The European rules about public orders and companies mergers have, for sure, not helped the country which had always needed these industrial policy essential tools. But that has not impeached bright successes in several sector as aeronautics, luxury or pharmaceutical products, proof as if it was necessary, of that it did not exist a unique and global cause of this decline, i.e. the considered too high labor cost. Despite that, based on this too limited analysis, the State will proceed to massive taxes and social costs reductions to regain the industry competitiveness, which will be financed, for half by taxes increased on household, which will hurt growth and by half by the increase of the public indebtedness, which will force the State to impose restrictions in other areas.

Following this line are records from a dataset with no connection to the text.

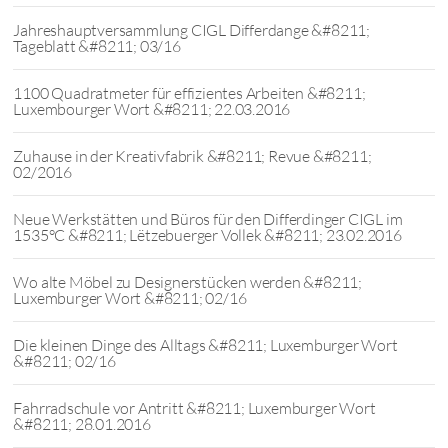
Jahreshauptversammlung CIGL Differdange &#8211;
Tageblatt &#8211; 03/16
1100 Quadratmeter für effizientes Arbeiten &#8211;
Luxembourger Wort &#8211; 22.03.2016
Zuhause in der Kreativfabrik &#8211; Revue &#8211;
02/2016
Neue Werkstätten und Büros für den Differdinger CIGL im
1535°C &#8211; Lëtzebuerger Vollek &#8211; 23.02.2016
Wo alte Möbel zu Designerstücken werden &#8211;
Luxemburger Wort &#8211; 02/16
Die kleinen Dinge des Alltags &#8211; Luxemburger Wort
&#8211; 02/16
Fahrradschule vor Antritt &#8211; Luxemburger Wort
&#8211; 28.01.2016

First, there will be the “Research Tax credit” , perpetuated in 2004 and whose cost (6.6 billion in 2020) makes it the biggest loop hold and whose inefficiency has just been denounced in several reports. After, in 2013, was introduced the costly “CICE”, which has been transformed into a permanent reduction of social charges weighting on enterprises.

These measures have not delivered the expected result since the trade deficit in manufactured goods has not stopped to increase, even during the tough recession caused by the Covid-19 pandemic. The analysis made by the State has shown it was wrong. What need the French industry, it is first a deep cultural transformation with a more appropriate selection of its executives, with an evolution of the clients-suppliers relations in the enterprises and with their banks which must to renounce to permanently incite them to make mergers and acquisitions. The first advantage of an enterprise is its culture and its CEO must carry it  because its success depends from it as companies like Michelin, Air Liquide, L’Oréal or SEB have shown it.

The capacity of France to attract foreign investments is also essential and we are right to be proud of that. But it depends at least from the human skills found on the territory and from infrastructures, which have high qualities, as from the social and fiscal environment. But that will not cope with the de-industrialization trend as much as the foreign investments of French companies will be superior to the investments in France of foreign companies.